Capítulo 24

* * * * *

SUPUSE que en este ataque a mi dignidad Eliza había utilizado todas sus armas, y que de algún modo yo había sobrevivido.

Sin orgullo, con una especie de interés clínico y cínico a la vez, advertí que yo poseía un carácter férreo, aparentemente capaz de repeler cualquier ataque incluso si decidía no levantar ningún tipo de defensas.

¡Cómo me equivocaba al pensar que Eliza había agotado su furia!

Sus ataques iniciales sólo habían tenido el propósito de dejar al descubierto la corteza de mi carácter. Se había limitado a enviar patrullas ligeras para cortar los árboles y arbustos que crecían ante ella, para arrancarle sus vides, por decirlo así.

Y en ese momento, sin que yo me diera cuenta de ello, el caparazón de mi carácter estaba ya ante sus ocultos obuses, casi a quemarropa, tan frágil y desnudo como una probeta.

Hi ho.

* * *

Se produjo un momento de calma. Eliza se paseó por la sala examinando los libros, que no podía leer por supuesto. Luego se volvió hacia mí, ladeó la cabeza y preguntó:

—¿La gente ingresa en la Facultad de Medicina de Harvard porque sabe leer y escribir?

—Trabajé intensamente, Eliza —dije—. No fue fácil para mí en un comienzo. Tampoco lo es ahora.

—Si Bobby Brown obtiene el título de doctor —comentó—, quiere decir que hay alguien que cree en las curaciones milagrosas.

—No seré el mejor médico del mundo —repliqué—, tampoco seré el peor.

—Podrías tener mucho éxito con un gong —dijo. Hacía referencia a recientes rumores en el sentido de que los chinos habrían tenido un notable éxito en el tratamiento del cáncer de mama mediante el empleo de la música de antiguos gongs—. Tienes todo el aspecto de un hombre capaz de hacer sonar un gong.

—Gracias.

—Tócame —dijo.

—¿Qué?

—Soy carne de tu carne, soy tu hermana, tócame —pidió.

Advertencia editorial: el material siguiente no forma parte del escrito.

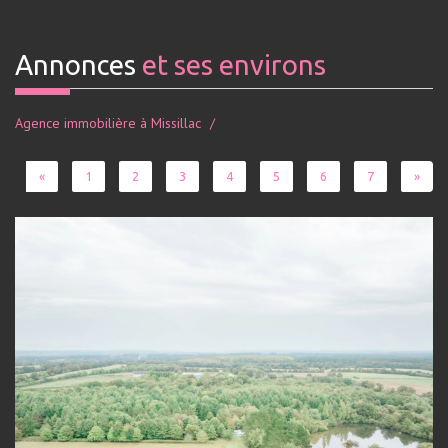
Annonces
et ses environs
Agence immobilière à Missillac
«
1
2
3
4
5
6
7
»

—Sí, por supuesto —respondí. Pero mis brazos parecían misteriosamente paralizados.

* * *

—No corre prisa —dijo Eliza.

—Bueno… —dije—, como me tienes tanto odio, yo…

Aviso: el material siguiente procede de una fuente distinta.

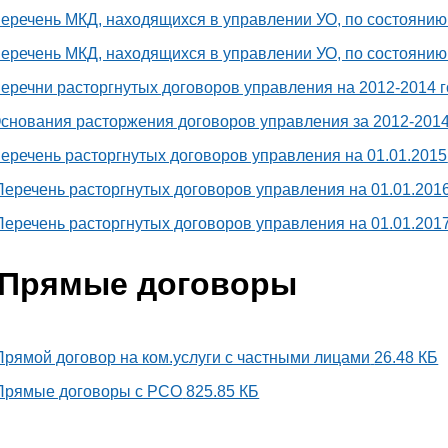
еречень МКД, находящихся в управлении УО, по состоянию н
еречень МКД, находящихся в управлении УО, по состоянию н
еречни расторгнутых договоров управления на 2012-2014 
снования расторжения договоров управления за 2012-201
еречень расторгнутых договоров управления на 01.01.2015
Перечень расторгнутых договоров управления на 01.01.201
Перечень расторгнутых договоров управления на 01.01.201
Прямые договоры
Прямой договор на ком.услуги с частными лицами
26.48 КБ
Прямые договоры с РСО
825.85 КБ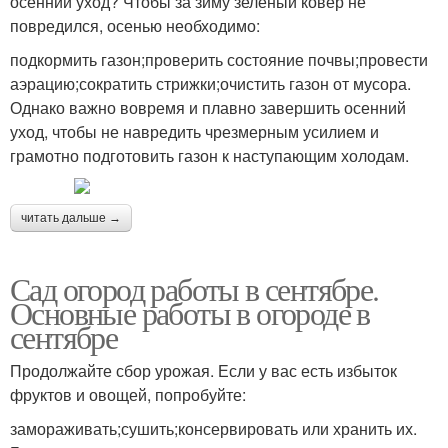
осенний уход? Чтобы за зиму зеленый ковер не
повредился, осенью необходимо:
подкормить газон;проверить состояние почвы;провести
аэрацию;сократить стрижки;очистить газон от мусора.
Однако важно вовремя и плавно завершить осенний
уход, чтобы не навредить чрезмерным усилием и
грамотно подготовить газон к наступающим холодам.
читать дальше →
Сад огород работы в сентябре.
Основные работы в огороде в
сентябре
Продолжайте сбор урожая. Если у вас есть избыток
фруктов и овощей, попробуйте:
замораживать;сушить;консервировать или хранить их.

—Odio a Bobby Brown —contestó.

—Como odias a Bobby Brown…

—Y a Betty Brown —interrumpió.

—Ya hace tanto tiempo de eso.

—Tócame —insistió.

—Eliza, ¡por favor! —exclamé. Mis brazos seguían sin obedecerme.

—Te tocaré yo —dijo ella.

—Lo que tú digas —contesté. Yo estaba muerto de miedo.

—¿No estarás enfermo del corazón, verdad, Wilbur?

—No —aseguré.

—Si te toco, ¿me prometes que no morirás?

—Lo prometo.

—Tal vez me muera yo —dijo Eliza.

—Espero que no.

—El hecho de que yo dé la impresión de que sé lo que va a ocurrir no quiere decir que lo sepa en realidad. Quizás no suceda nada.

—Quizás.

—Nunca te he visto tan asustado —dijo.

—Soy humano —repliqué.

—¿Quieres decirle a Normie de qué tienes miedo? —me preguntó.

—No —respondí.

* * *

Con las puntas de los dedos casi rozándome la mejilla, Eliza repitió una frase de un chiste sucio que Ancas Potrancas le había contado a uno de los sirvientes cuando éramos niños. Lo habíamos escuchado a través de una pared. Se refería a una mujer que era ferozmente activa en la relación sexual. En el chiste, la mujer hacía una advertencia a un desconocido que empezaba a hacerle el amor.

Eliza me transmitió la provocativa advertencia:

—No te quites el sombrero, chico, porque no sabemos dónde vamos a ir a parar.

* * *

Luego me tocó.

Volvimos a convertirnos en un genio único.